ERISA Regulations
Non Fiduciary ERISA Retirement Accounts Permitted Transactions:
Depending on the financial advisory firm the company is associated with, the following investments can be permitted.
- agency and agency cross
- principal (but only if the terms are at least as favorable to the plan as an arm's-length transaction)
- syndicate issues / underwritings (provided no syndicate member is a fiduciary with respect to the plan)
- market maker
- options but only the writing of fully covered calls and closing transactions for those positions. Covered call writing will only be permitted if the trust document authorizes it. Margin may be used for covered call writing if trust documents so provide and plan satisfies credit criteria and is approved by the financial institution's Compliance Department.
- futures provided that the trust or plan document expressly permits such trading and the plan meets credit criteria. Futures trading is prohibited in IRA accounts except for certain fully disclosed investment strategies.
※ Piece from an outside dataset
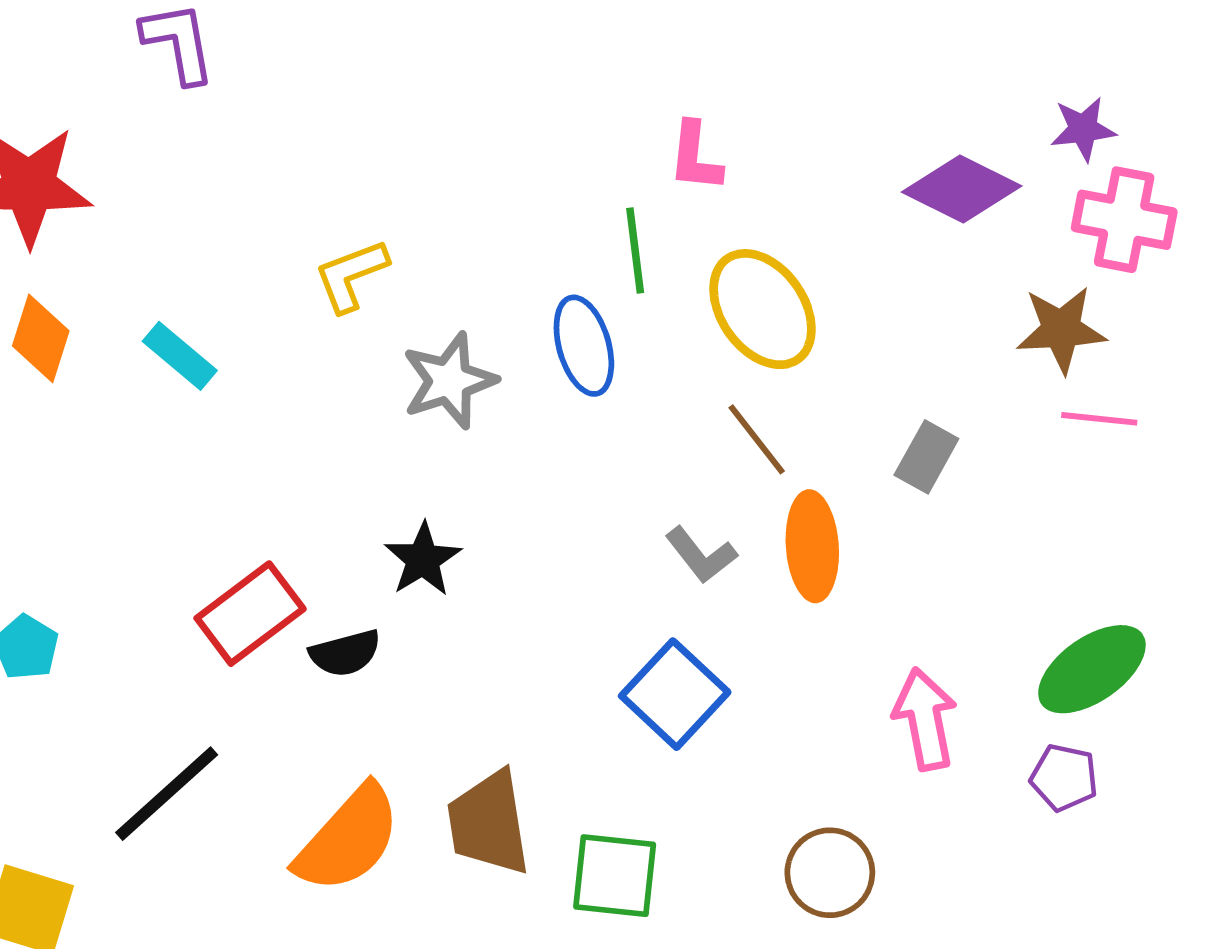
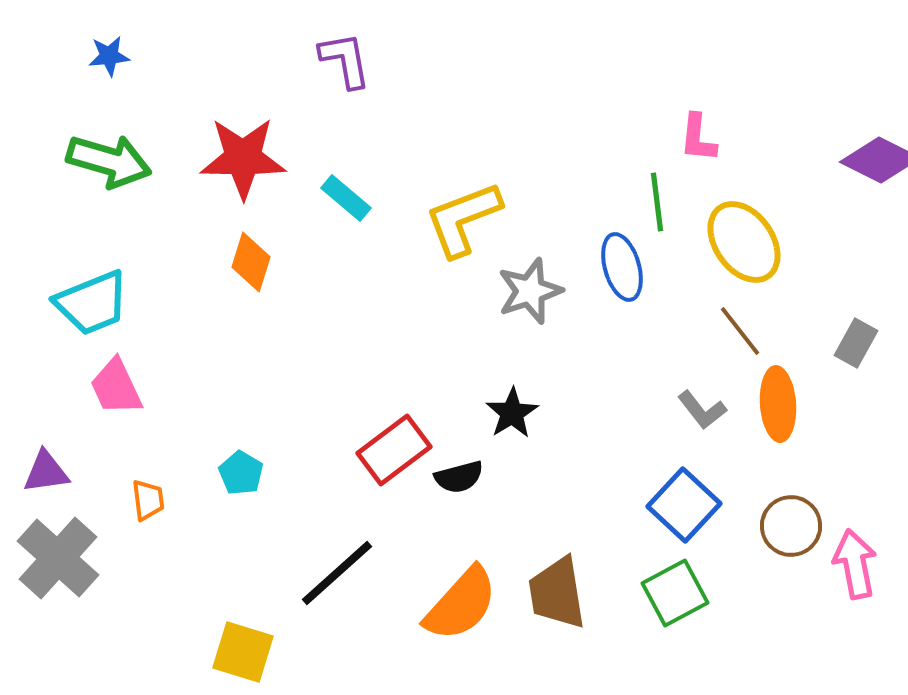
yellow L-shape: (351, 275) -> (463, 219), size x1.5
cyan rectangle: (180, 356) -> (346, 198), moved
pink arrow: (925, 719) -> (855, 564), moved
brown circle: (830, 873) -> (791, 526), moved
green square: (615, 876) -> (675, 593), moved, turned -34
- margin trading but only for employee benefit plans provided the:
- plan's trust documents expressly permit such transactions (whose fiduciary will use the margin loan proceeds will be used solely for securities transactions in the account);
- Compliance approval has been obtained; and
- the plan, as a separate and distinct entity, meets credit criteria.
- Repurchase agreements under the Ready Repo program but not for IRA accounts.